Overview
A disk is just a flat array of blocks. Without a file system, you’d need to remember which blocks hold which data, track free space by hand, and hope nothing crashes mid-write. The file system is the layer that turns this raw storage into something usable: names, directories, metadata, allocation maps. Programs think in terms of files and paths; the file system translates that into block reads and writes.
What makes file system design interesting is that you’re juggling three things at once: performance (sequential vs random I/O patterns), reliability (what survives a power failure), and scalability (billions of files, petabytes of data). Different file systems make different tradeoffs on all three.
Inodes
The central metadata structure in Unix-style file systems (ext4, XFS, UFS). Each inode stores:
- File type (regular, directory, symlink, device)

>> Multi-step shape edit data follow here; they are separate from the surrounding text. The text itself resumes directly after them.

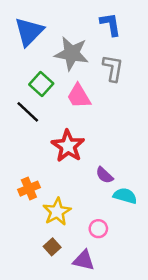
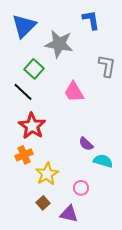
gray L-shape: (113, 68) -> (107, 66), moved
pink trapezoid: (79, 96) -> (74, 92), moved
red star: (68, 146) -> (32, 126), moved

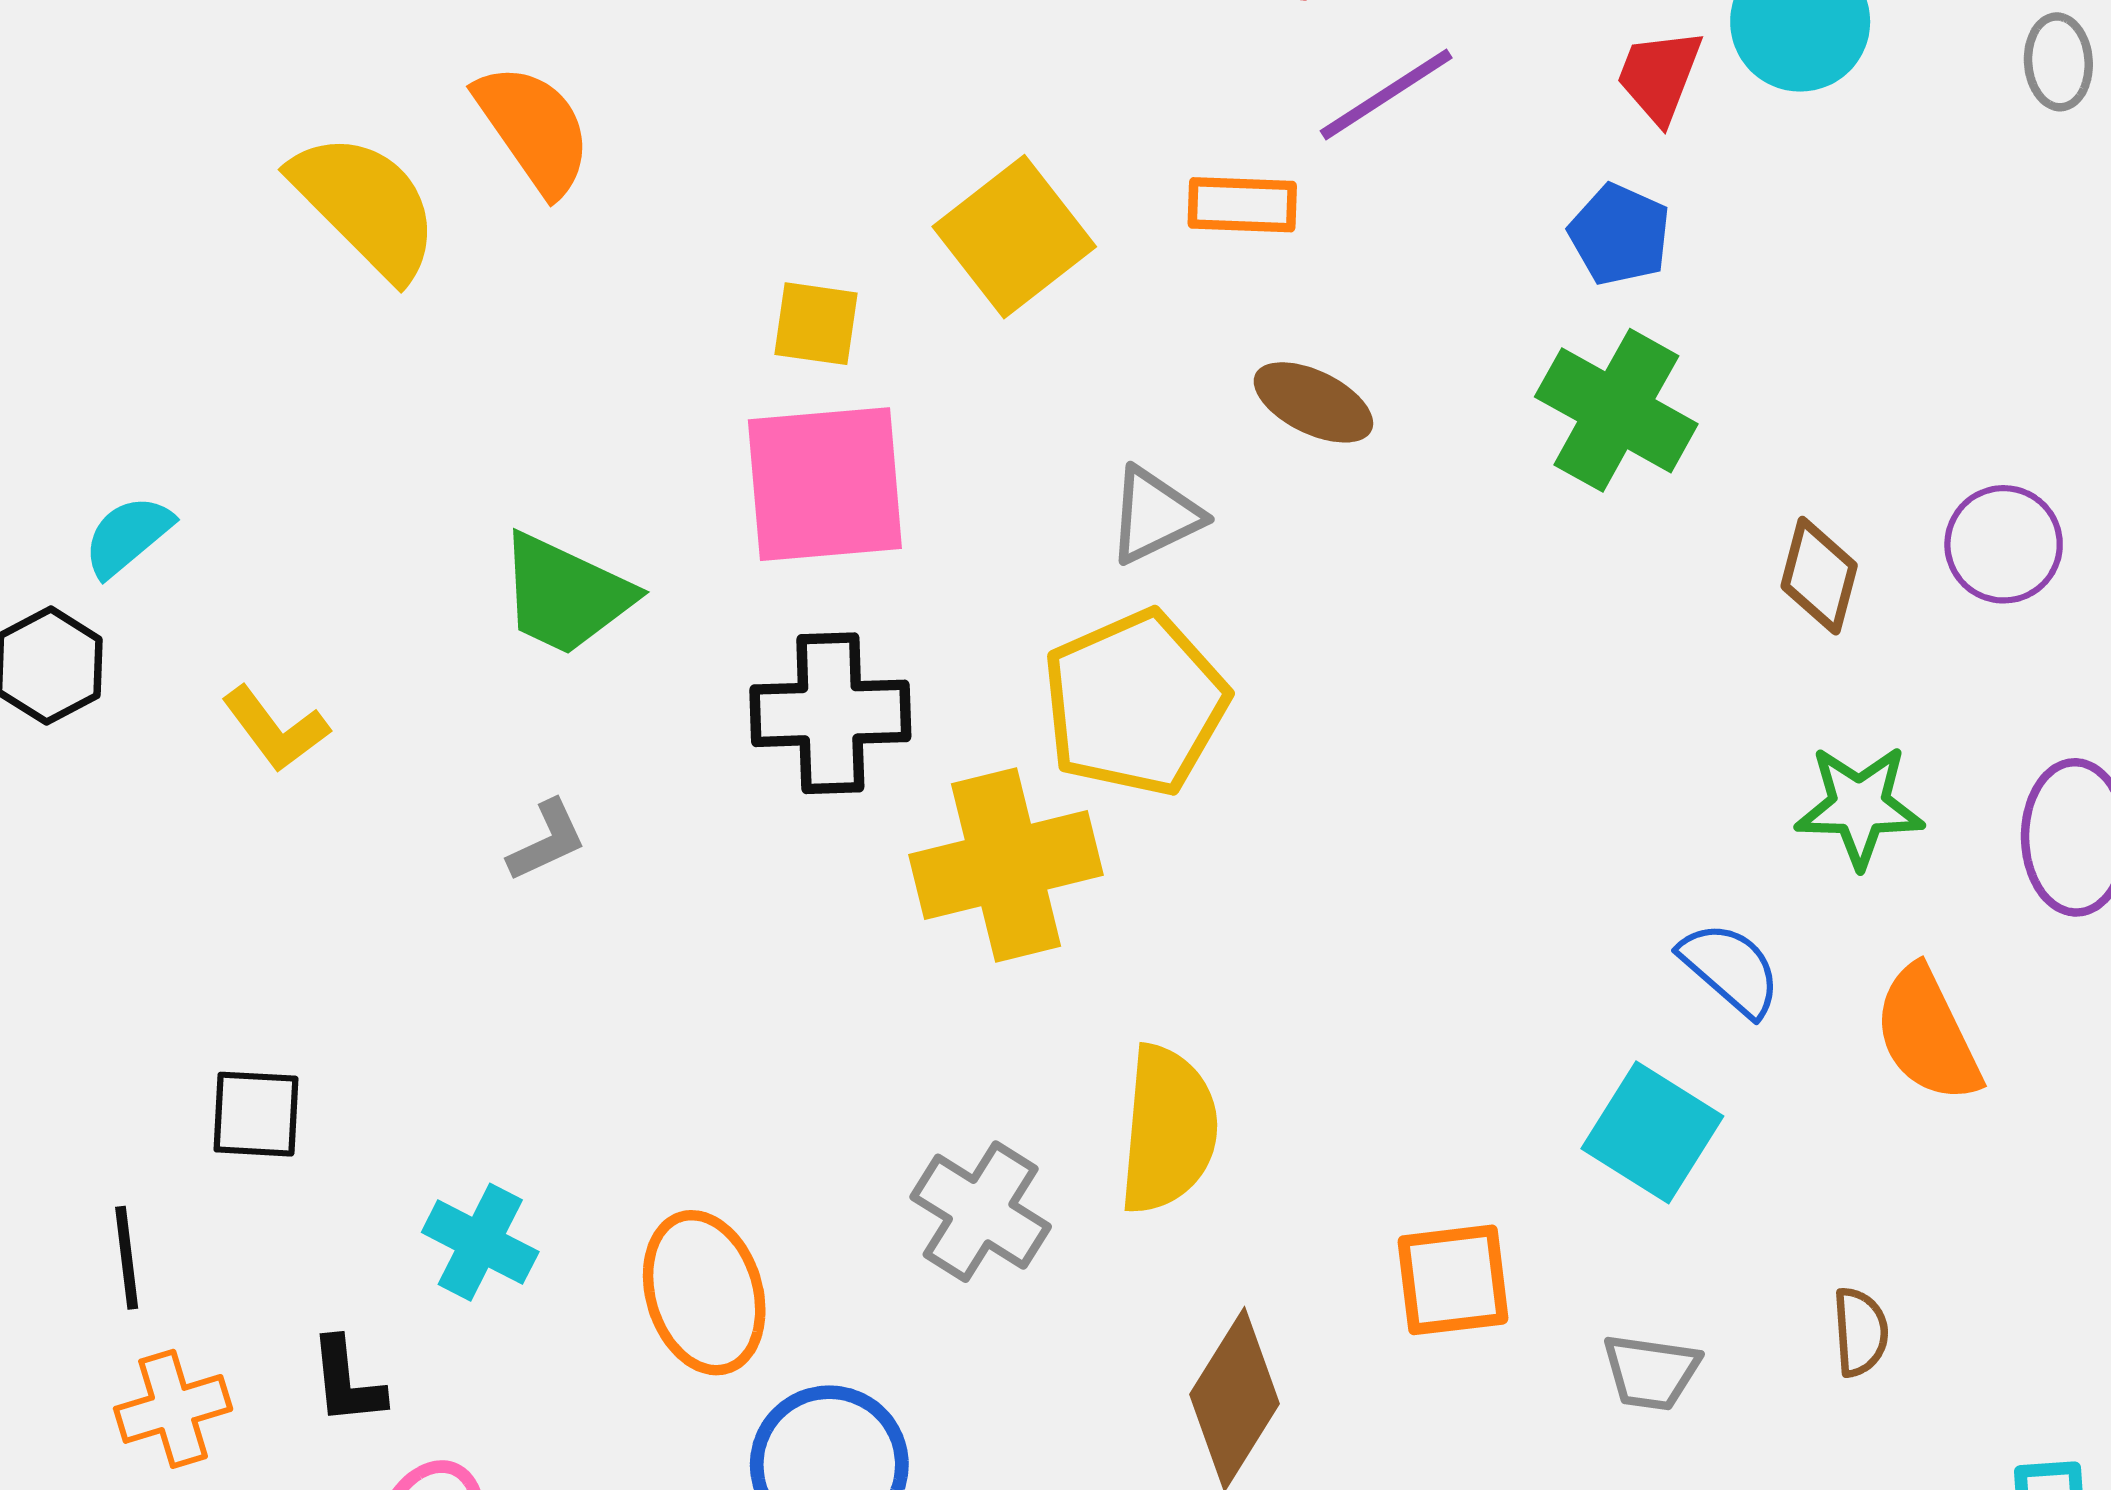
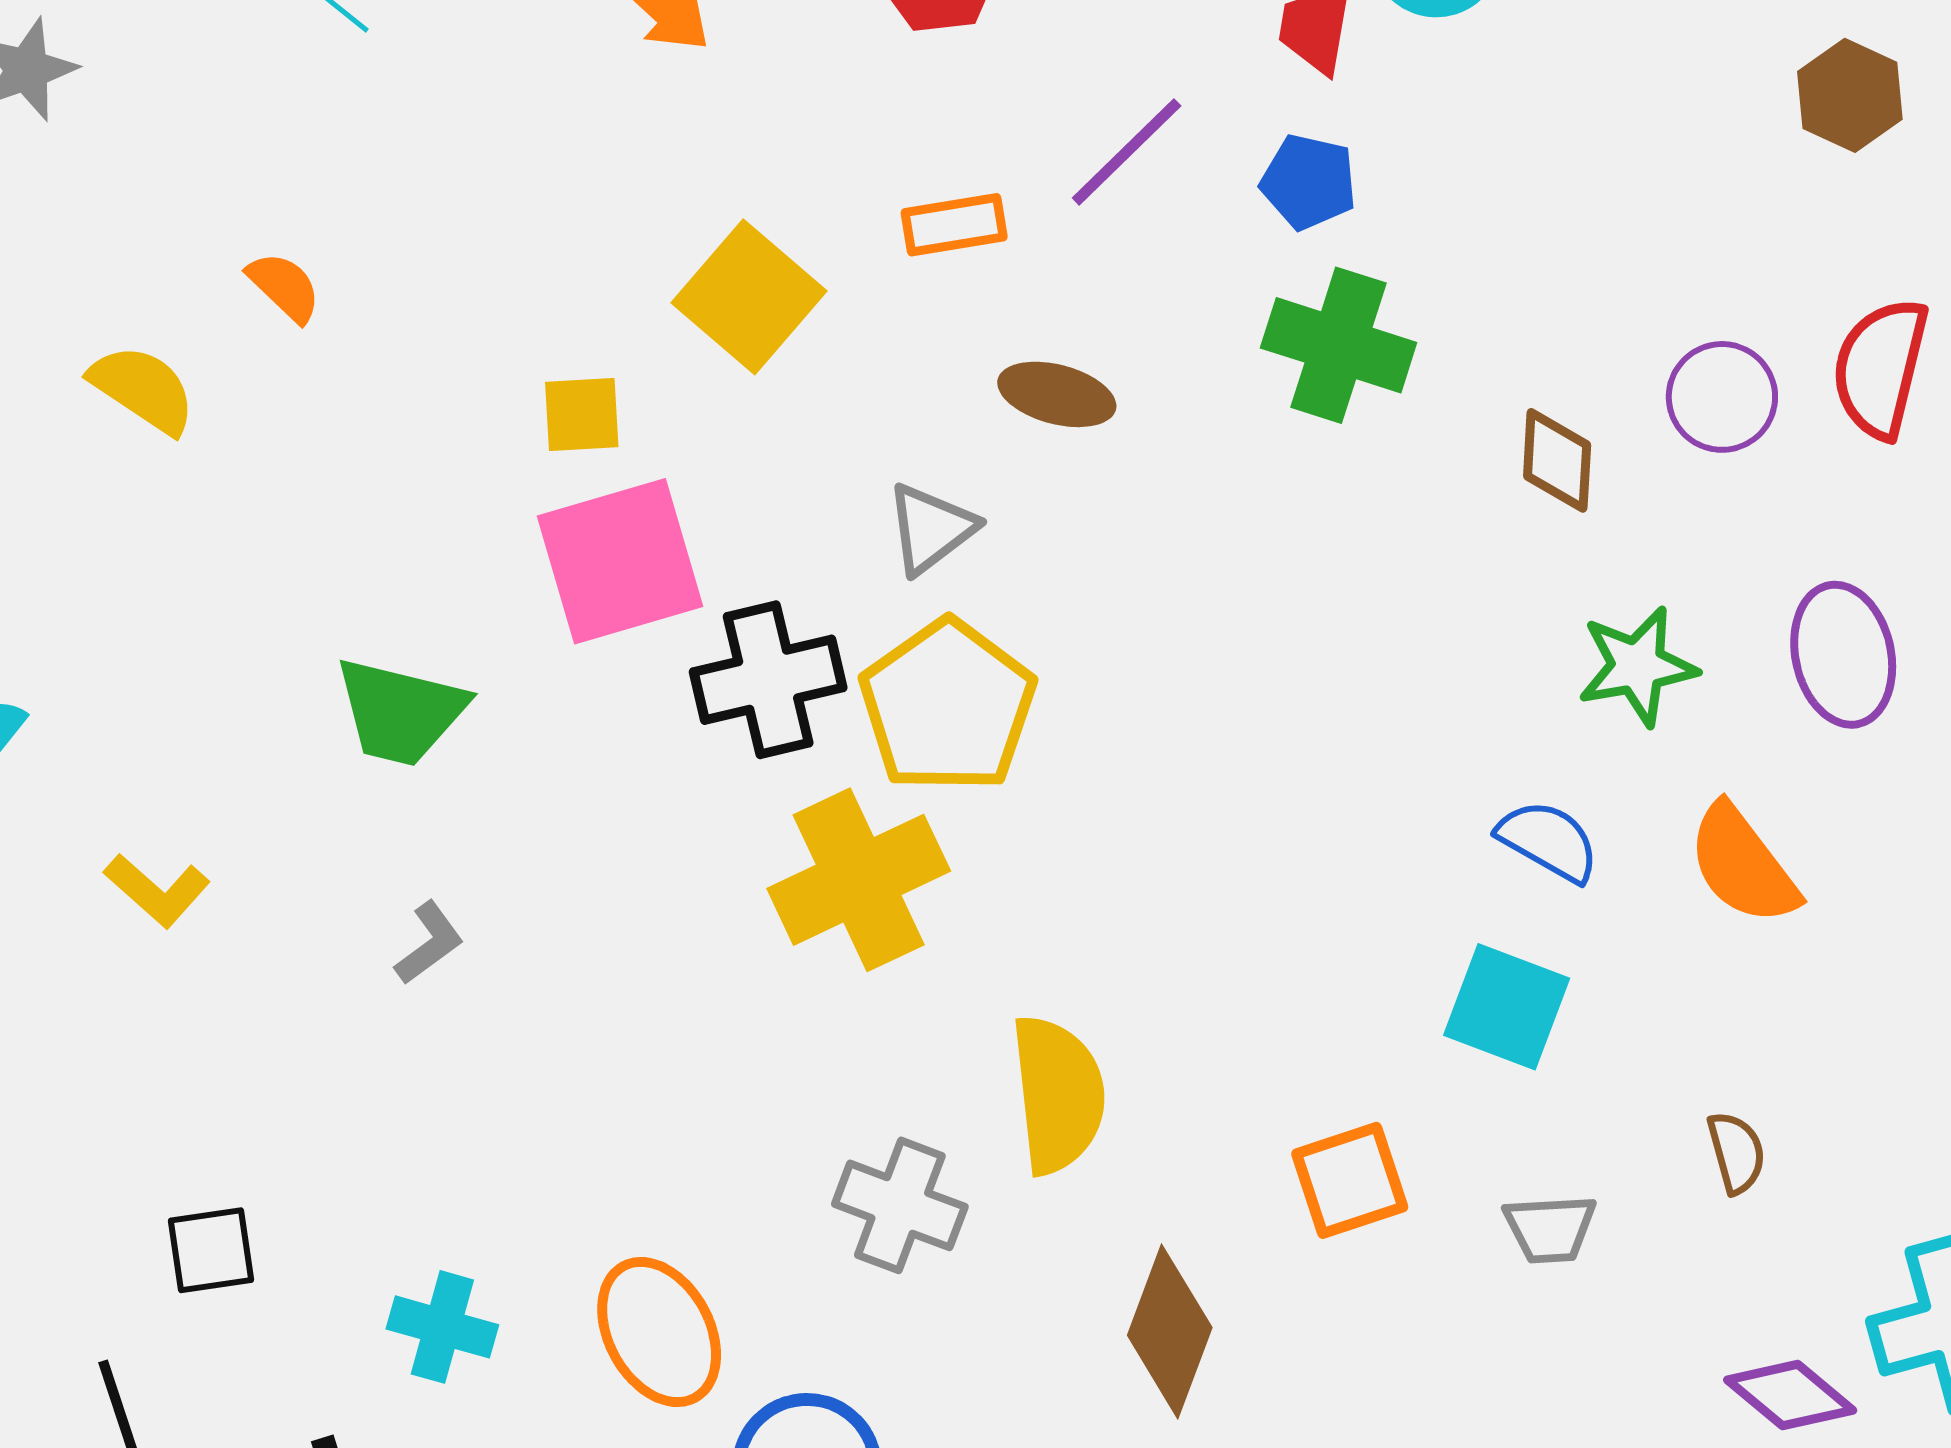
purple line: (1386, 94) -> (1127, 152), moved
orange semicircle: (534, 129) -> (284, 287), size x0.6
yellow semicircle: (366, 205) -> (143, 389), size x0.7
black cross: (830, 713) -> (768, 680), moved

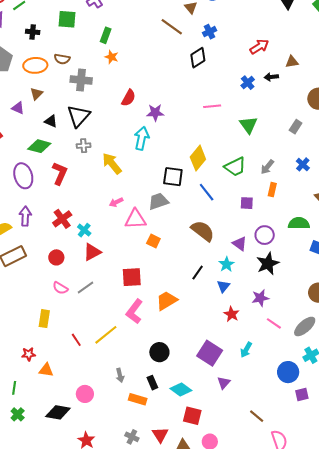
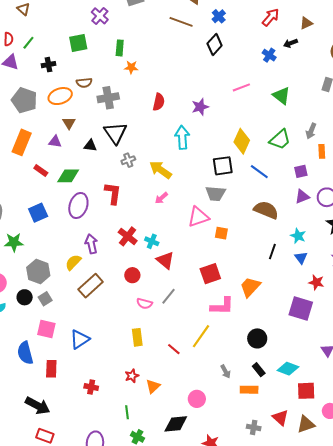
purple star: (155, 113) -> (200, 107), moved
green diamond: (39, 146) -> (68, 176), moved
purple ellipse: (23, 176) -> (78, 206), turned 50
gray trapezoid: (158, 201) -> (215, 194), turned -140
pink arrow: (116, 202) -> (161, 198), moved
purple triangle: (240, 244) -> (302, 197), moved, turned -42
red triangle: (92, 252) -> (165, 260), turned -36
pink L-shape: (134, 311) -> (222, 306), turned -110
purple square: (210, 353) -> (301, 308), moved
orange triangle: (46, 370) -> (153, 386), turned -35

- Permissions and ownership (uid, gid, mode)
- Timestamps (created, modified, accessed)
- Size
- Pointers to data blocks (direct, single-indirect, double-indirect, triple-indirect)
Note
A directory is just a file whose data maps names to inode numbers. This is one of those Unix design choices that’s simple but powerful: there’s nothing special about directories at the storage level. Hard links are multiple names pointing to the same inode; the inode’s link count tracks how many names reference it.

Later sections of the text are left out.